Prefacing a panel discussion on the topic of “Politics and recycling: a new era,” the session’s moderator Murat Bayram of European Metal Recycling Ltd. said rising protectionism has contributed to the “earthquake” currently rocking the scrap sector. He reiterated the view expressed by divisional President David Chiao of Uni-All Group Ltd., Atlanta, that China will “very likely close its doors” to nonferrous scrap imports by the end of 2020.

Michael Lion of Everwell Resources Ltd. in Hong Kong acknowledged the “extremely unpredictable” situation that currently prevails, with “too much scrap in the wrong places.”

The secondary industry in the USA cannot cope with the material now available, and some companies have been left with no choice but to move volumes for lower prices to maintain cash flow, said Andy Wahl of TAV Holdings Inc., Atlanta.  

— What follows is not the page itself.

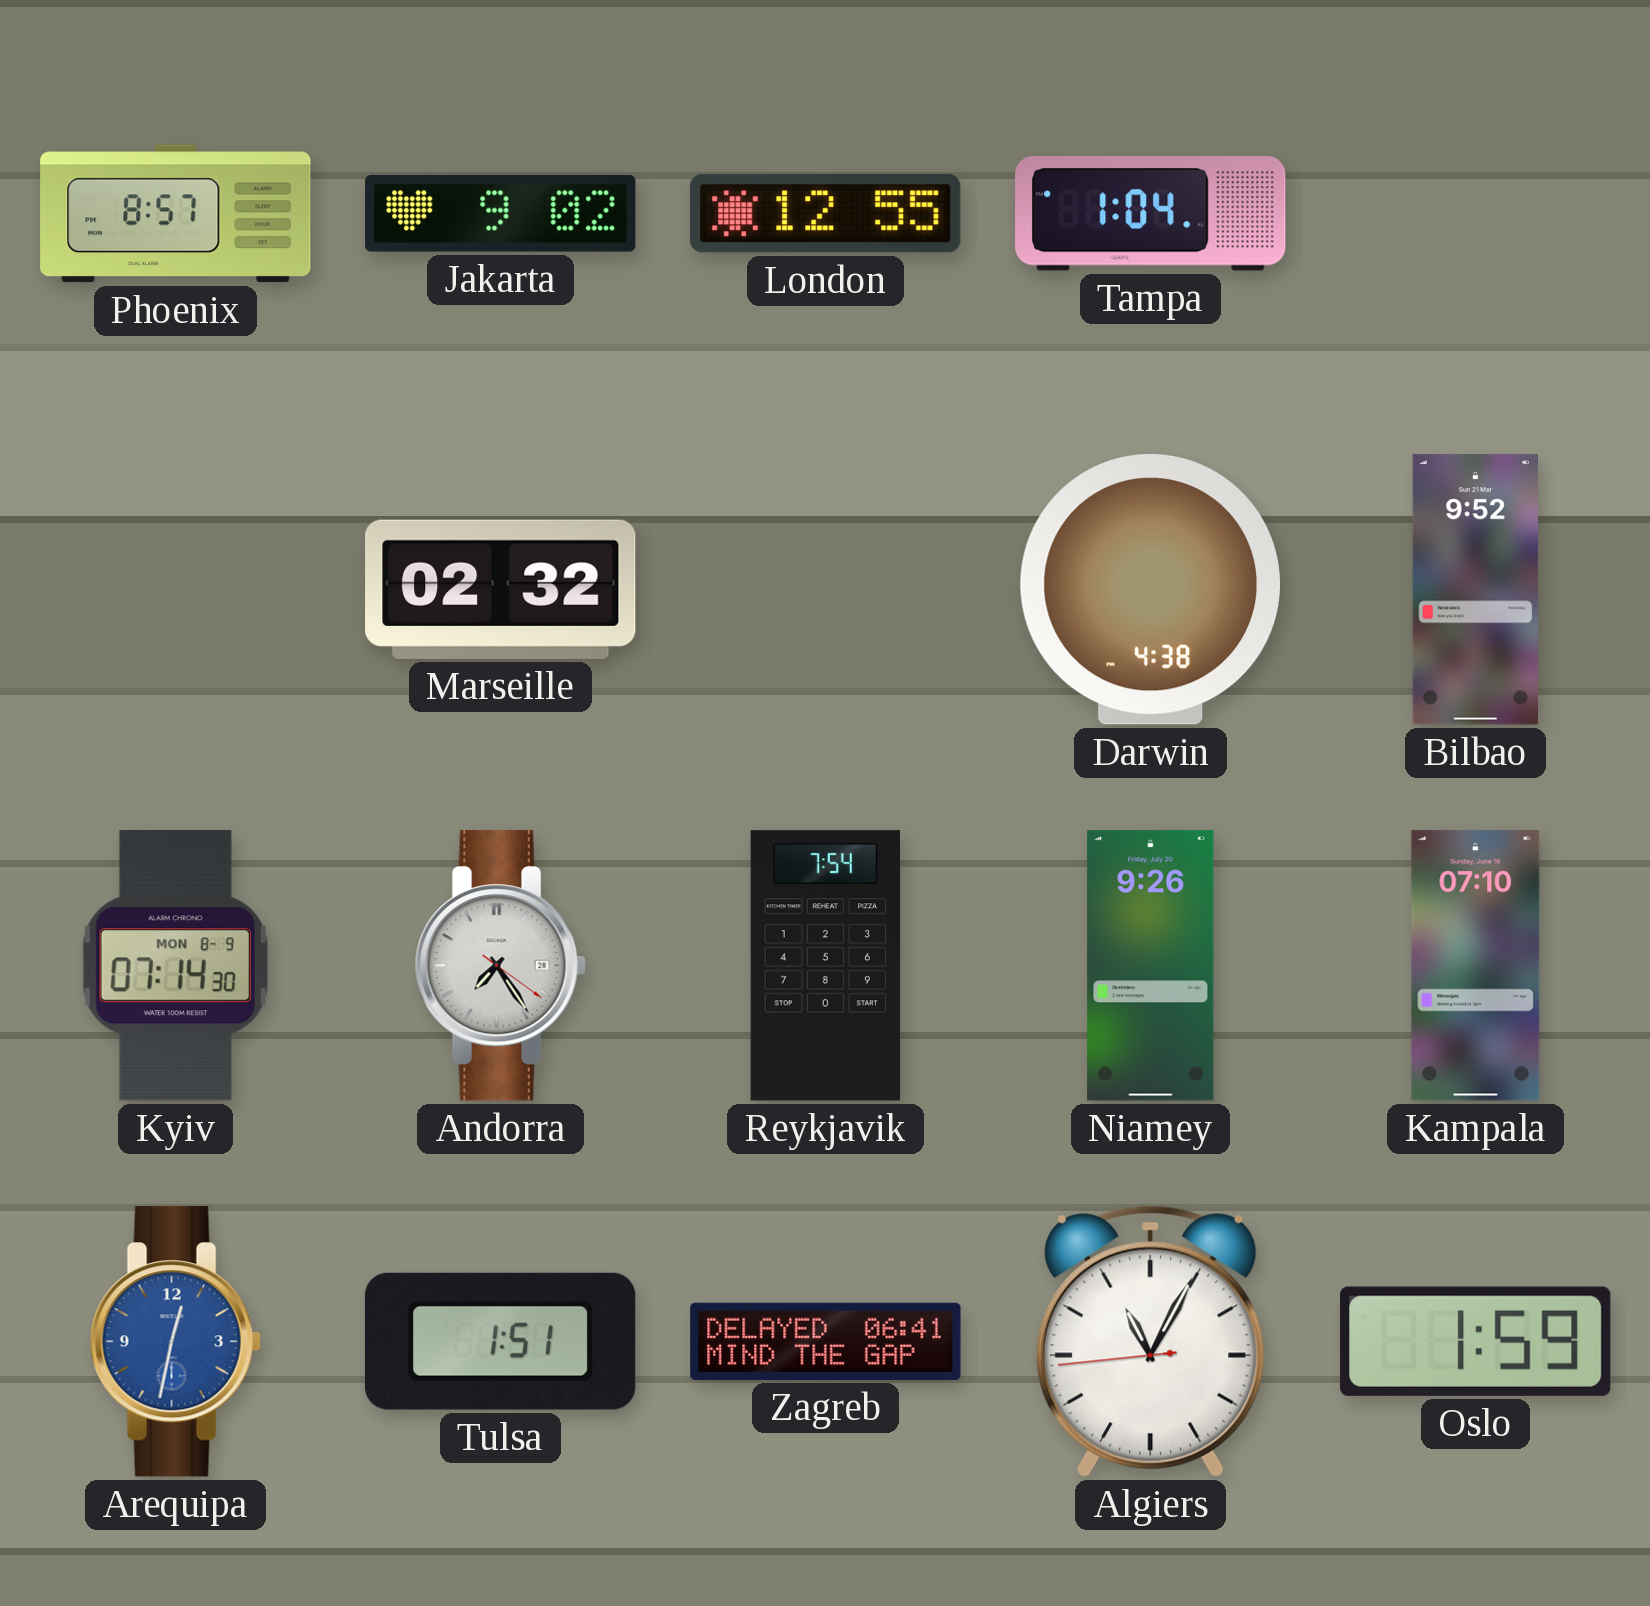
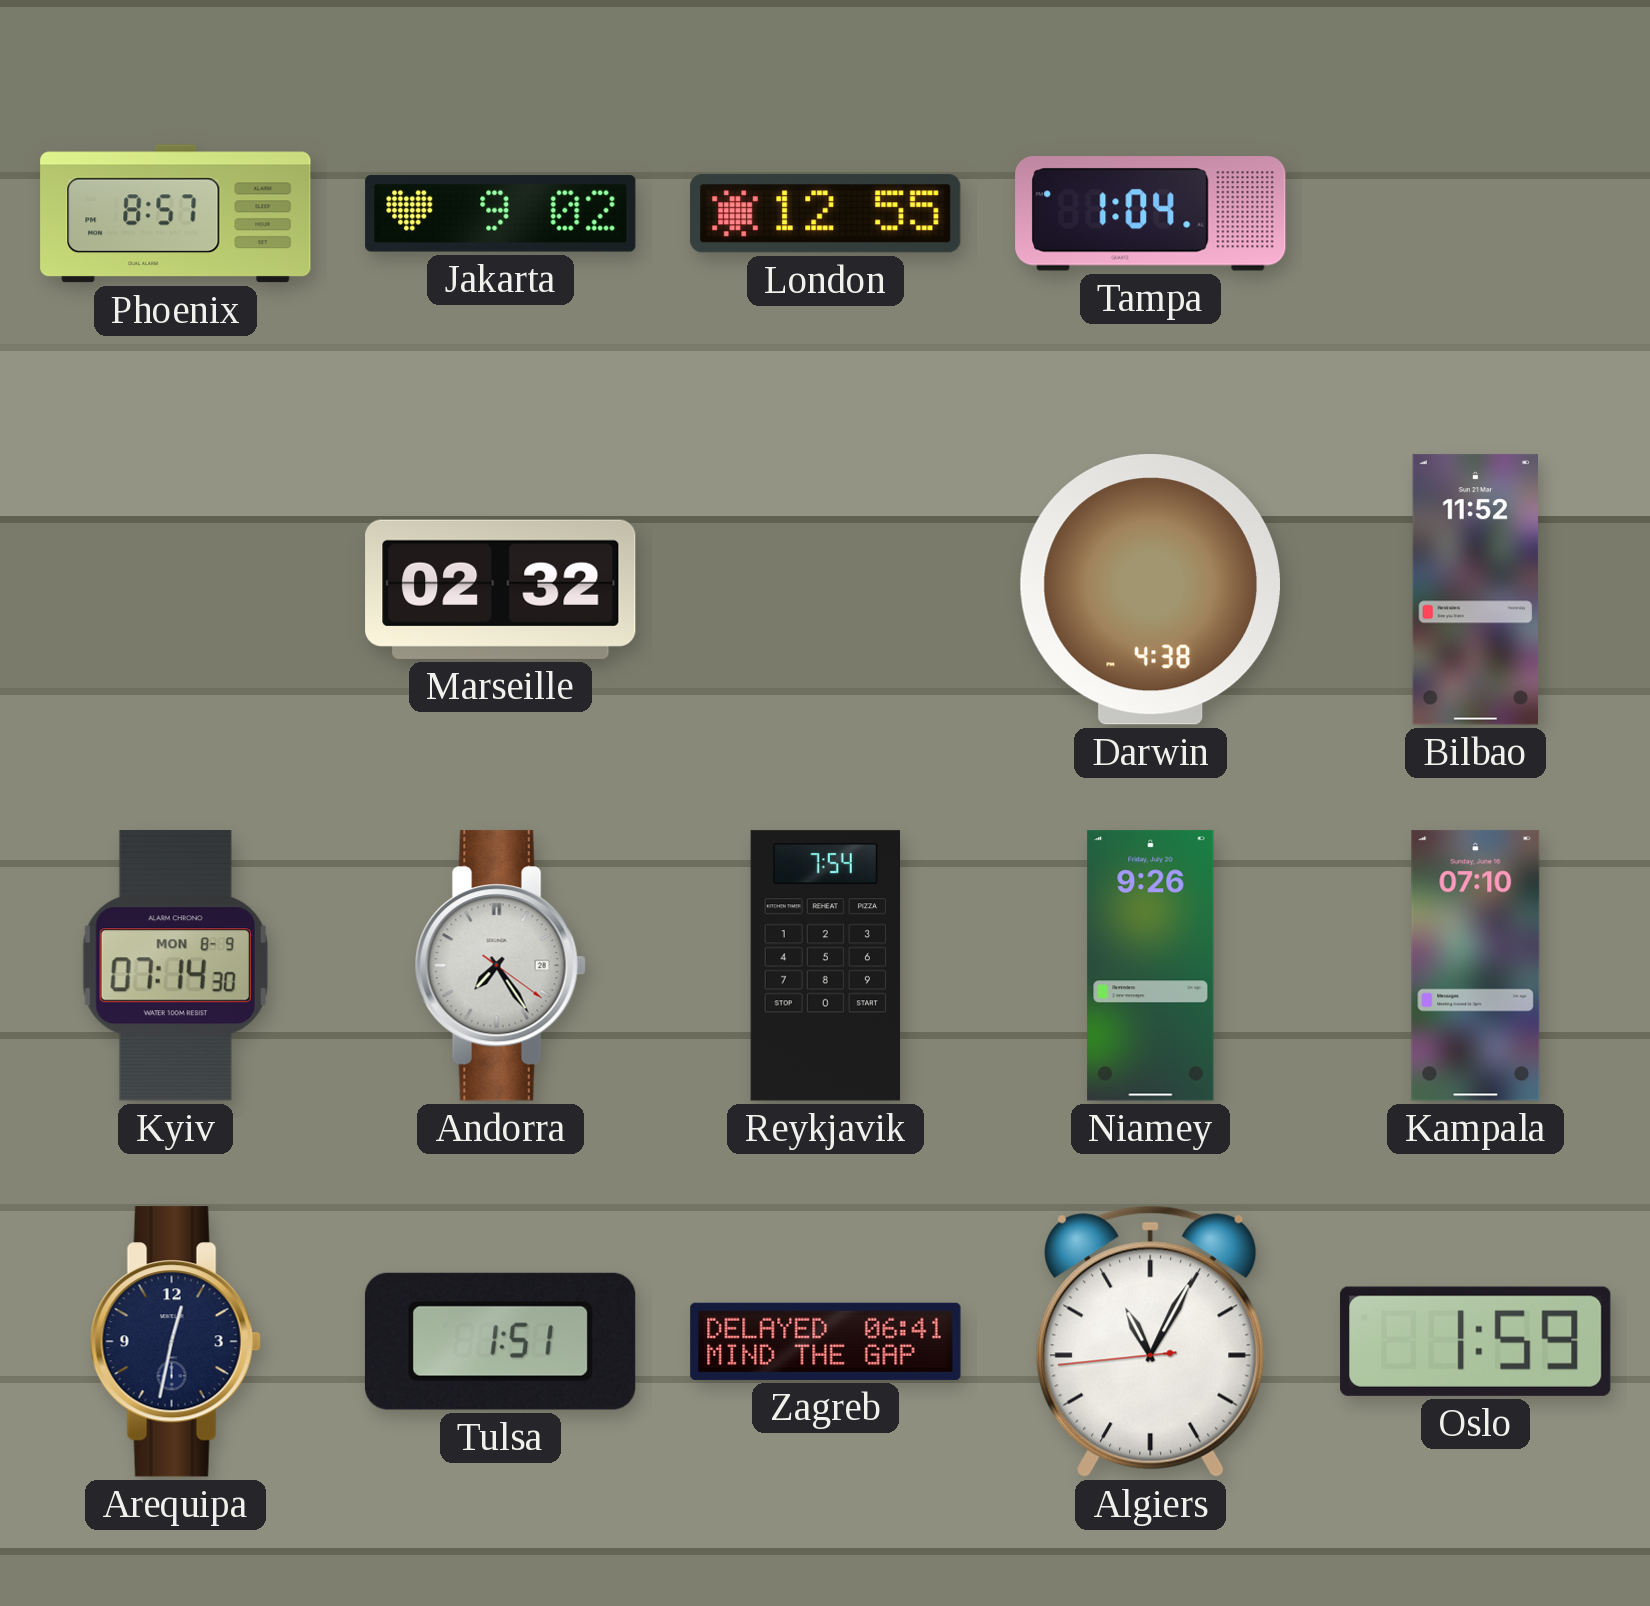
Bilbao: 9:52 -> 11:52
Arequipa dial: blue -> navy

Dhawal Shah of Metco Marketing (India) PVT Ltd., Mumbai, identified the automotive sector as his country’s largest consumer of secondary materials, with its demand growing at some 10 percent annually. However, he warned against regarding India as the natural beneficiary of the changes taking place in China.

Bayram said the recycling industry “deserves praise for its contribution in reducing carbon emissions,” hailing the BIR-led Global Recycling Day as “a good way to tell the story that recycling is not an option but a necessity.” However, he added that the industry is experiencing “disruption” rather than the “functioning markets” that it needs to perform its valuable role.